WORK REQUIRED ▸ Would you restate the entries below word for word, leaving out the images?

-- Opening Marker --

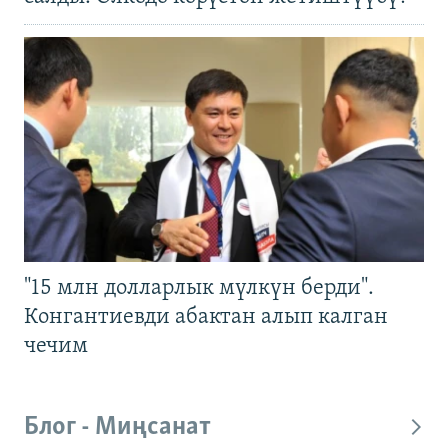
"15 млн долларлык мүлкүн берди".
Конгантиевди абактан алып калган
чечим
Блог - Миңсанат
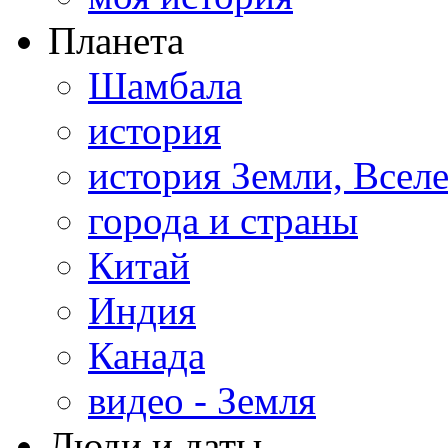
Планета
Шамбала
история
история Земли, Всел
города и страны
Китай
Индия
Канада
видео - Земля
Люди и даты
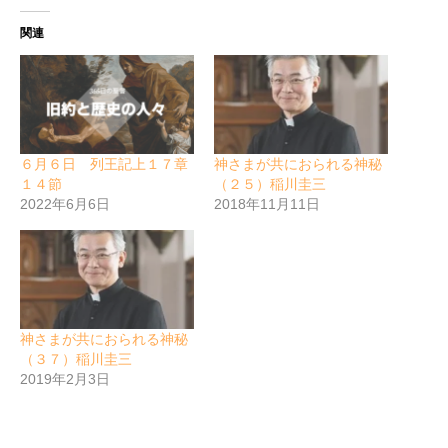
関連
６月６日 列王記上１７章
神さまが共におられる神秘
１４節
（２５）稲川圭三
2022年6月6日
2018年11月11日
神さまが共におられる神秘
（３７）稲川圭三
2019年2月3日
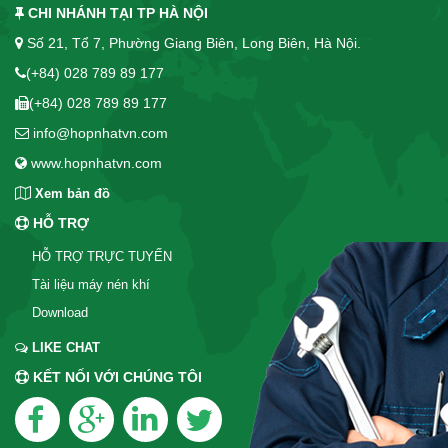
CHI NHÁNH TẠI TP HÀ NỘI
Số 21, Tổ 7, Phường Giang Biên, Long Biên, Hà Nội.
(+84) 028 789 89 177
(+84) 028 789 89 177
info@hopnhatvn.com
www.hopnhatvn.com
Xem bản đồ
HỖ TRỢ
HỖ TRỢ TRỰC TUYẾN
Tài liệu máy nén khí
Download
LIKE CHAT
KẾT NỐI VỚI CHÚNG TÔI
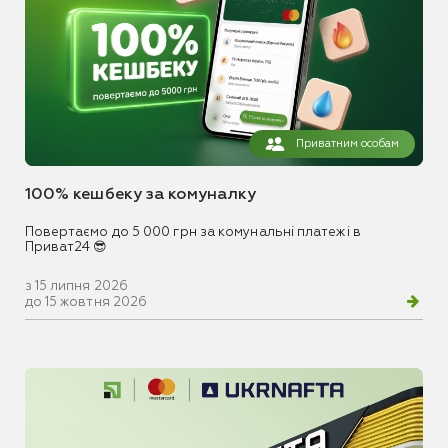
Приватним особам
100% кешбеку за комуналку
Повертаємо до 5 000 грн за комунальні платежі в
Приват24 😎
з 15 липня 2026
до 15 жовтня 2026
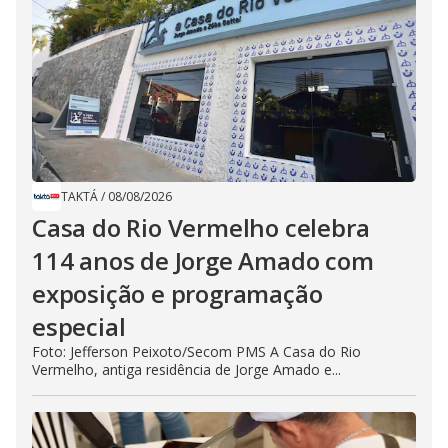
TAKTÁ
/
08/08/2026
Casa do Rio Vermelho celebra
114 anos de Jorge Amado com
exposição e programação
especial
Foto: Jefferson Peixoto/Secom PMS A Casa do Rio
Vermelho, antiga residência de Jorge Amado e...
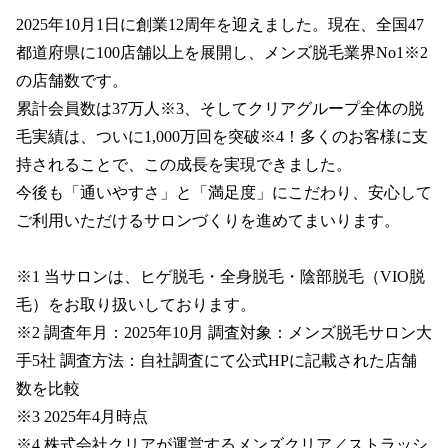
2025年10月1日に創業12周年を迎えました。現在、全国47
都道府県に100店舗以上を展開し、メンズ脱毛業界No1※2
の店舗数です。

累計会員数は37万人※3、そしてクリアグループ全体の脱
毛実績は、ついに1,000万回を突破※4！多くのお客様に支
持されることで、この成長を実現できました。

今後も「通いやすさ」と「満足度」にこだわり、安心して
ご利用いただけるサロンづくりを進めてまいります。

※1 当サロンは、ヒゲ脱毛・全身脱毛・陰部脱毛（VIO脱
毛）をお取り扱いしております。

※2 調査年月：2025年10月 調査対象：メンズ脱毛サロン大
手5社 調査方法：自社調査にて公式HPに記載された店舗
数を比較

※3 2025年4月時点

※4 株式会社クリアが運営するメンズクリア／ストラッシ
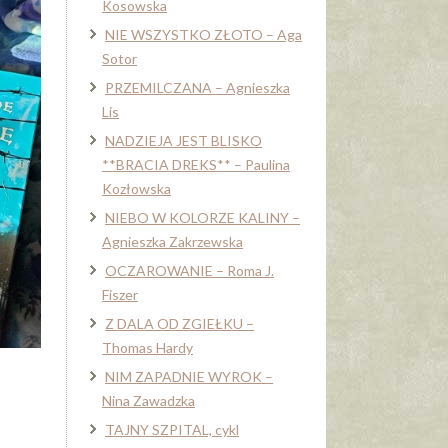
Kosowska
NIE WSZYSTKO ZŁOTO – Aga
Sotor
PRZEMILCZANA – Agnieszka
Lis
NADZIEJA JEST BLISKO
**BRACIA DREKS** – Paulina
Kozłowska
NIEBO W KOLORZE KALINY –
Agnieszka Zakrzewska
OCZAROWANIE – Roma J.
Fiszer
Z DALA OD ZGIEŁKU –
Thomas Hardy
NIM ZAPADNIE WYROK –
Nina Zawadzka
TAJNY SZPITAL, cykl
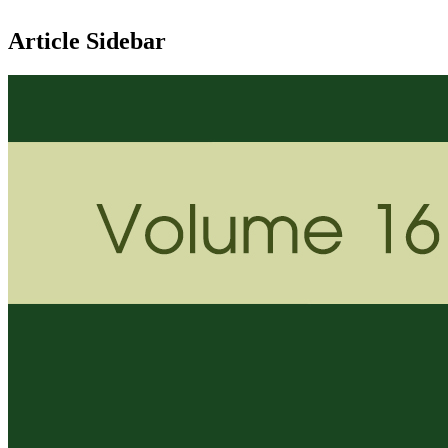
Article Sidebar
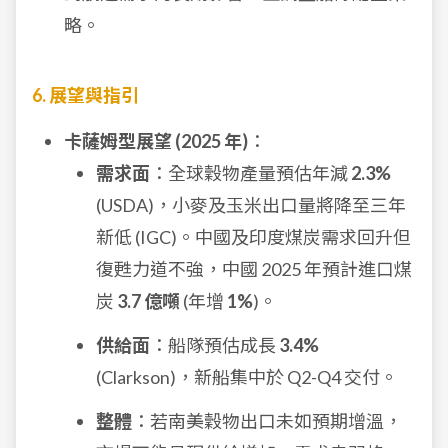
略。
6. 展望與指引
卡薩姆型展望 (2025 年)
：
需求面
：全球穀物產量預估年減
2.3%
(USDA)，小麥及玉米出口量將降至三年
新低 (IGC)。中國及印度煤炭需求回升但
復甦力道不強，中國 2025 年預計進口煤
炭
3.7 億噸
(年增
1%
)。
供給面
：船隊預估成長
3.4%
(Clarkson)，新船集中於 Q2-Q4 交付。
整體
：若南美穀物出口未如預期增溫，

-- Closing Marker --

ANSWER BELOW ▸
"15 млн долларлык мүлкүн берди".
Конгантиевди абактан алып калган
чечим
Блог - Миңсанат
Планета
Шамбала
история
история Земли, Всел
города и страны
Китай
Индия
Канада
видео - Земля
Люди и даты
関連
６月６日 列王記上１７章
神さまが共におられる神秘
１４節
（２５）稲川圭三
2022年6月6日
2018年11月11日
神さまが共におられる神秘
（３７）稲川圭三
2019年2月3日
CHI NHÁNH TẠI TP HÀ NỘI
Số 21, Tổ 7, Phường Giang Biên, Long Biên, Hà Nội.
(+84) 028 789 89 177
(+84) 028 789 89 177
info@hopnhatvn.com
www.hopnhatvn.com
Xem bản đồ
HỖ TRỢ
HỖ TRỢ TRỰC TUYẾN
Tài liệu máy nén khí
Download
LIKE CHAT
KẾT NỐI VỚI CHÚNG TÔI
Приватним особам
100% кешбеку за комуналку
Повертаємо до 5 000 грн за комунальні платежі в
Приват24 😎
з 15 липня 2026
до 15 жовтня 2026
TAKTÁ
/
08/08/2026
Casa do Rio Vermelho celebra
114 anos de Jorge Amado com
exposição e programação
especial
Foto: Jefferson Peixoto/Secom PMS A Casa do Rio
Vermelho, antiga residência de Jorge Amado e...
2025年10月1日に創業12周年を迎えました。現在、全国47
都道府県に100店舗以上を展開し、メンズ脱毛業界No1※2
の店舗数です。

累計会員数は37万人※3、そしてクリアグループ全体の脱
毛実績は、ついに1,000万回を突破※4！多くのお客様に支
持されることで、この成長を実現できました。

今後も「通いやすさ」と「満足度」にこだわり、安心して
ご利用いただけるサロンづくりを進めてまいります。

※1 当サロンは、ヒゲ脱毛・全身脱毛・陰部脱毛（VIO脱
毛）をお取り扱いしております。

※2 調査年月：2025年10月 調査対象：メンズ脱毛サロン大
手5社 調査方法：自社調査にて公式HPに記載された店舗
数を比較

※3 2025年4月時点

※4 株式会社クリアが運営するメンズクリア／ストラッシ
Kosowska
NIE WSZYSTKO ZŁOTO – Aga
Sotor
PRZEMILCZANA – Agnieszka
Lis
NADZIEJA JEST BLISKO
**BRACIA DREKS** – Paulina
Kozłowska
NIEBO W KOLORZE KALINY –
Agnieszka Zakrzewska
OCZAROWANIE – Roma J.
Fiszer
Z DALA OD ZGIEŁKU –
Thomas Hardy
NIM ZAPADNIE WYROK –
Nina Zawadzka
TAJNY SZPITAL, cykl
Article Sidebar
略。
6. 展望與指引
卡薩姆型展望 (2025 年)
：
需求面
：全球穀物產量預估年減
2.3%
(USDA)，小麥及玉米出口量將降至三年
新低 (IGC)。中國及印度煤炭需求回升但
復甦力道不強，中國 2025 年預計進口煤
炭
3.7 億噸
(年增
1%
)。
供給面
：船隊預估成長
3.4%
(Clarkson)，新船集中於 Q2-Q4 交付。
整體
：若南美穀物出口未如預期增溫，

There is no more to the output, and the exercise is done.